### [ACTION ITEM]
Images stay out; everything else in the records is to be set down exactly.

──────── RECORDS ────────

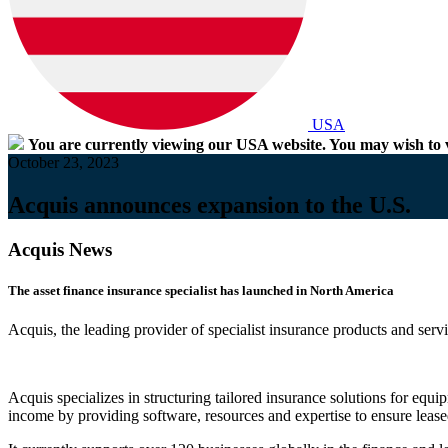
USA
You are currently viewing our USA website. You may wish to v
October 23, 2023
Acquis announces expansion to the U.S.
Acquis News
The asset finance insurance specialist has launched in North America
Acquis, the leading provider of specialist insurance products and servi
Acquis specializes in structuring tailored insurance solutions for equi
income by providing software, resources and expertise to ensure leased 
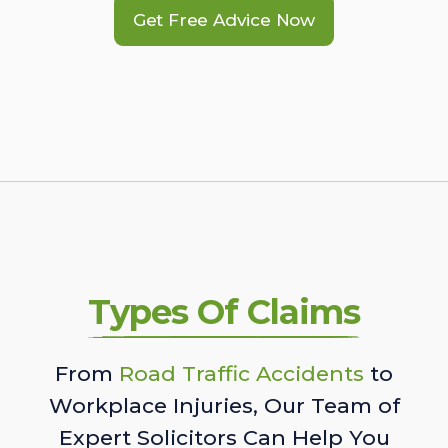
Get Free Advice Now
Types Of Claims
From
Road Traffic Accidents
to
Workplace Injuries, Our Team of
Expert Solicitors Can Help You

────────

### [RESPONSE AREA]
USA
You are currently viewing our USA website. You may wish to v
October 23, 2023
Acquis announces expansion to the U.S.
Acquis News
The asset finance insurance specialist has launched in North America
Acquis, the leading provider of specialist insurance products and servi
Acquis specializes in structuring tailored insurance solutions for equi
income by providing software, resources and expertise to ensure leased 
Get Free Advice Now
Types Of Claims
From
Road Traffic Accidents
to
Workplace Injuries, Our Team of
Expert Solicitors Can Help You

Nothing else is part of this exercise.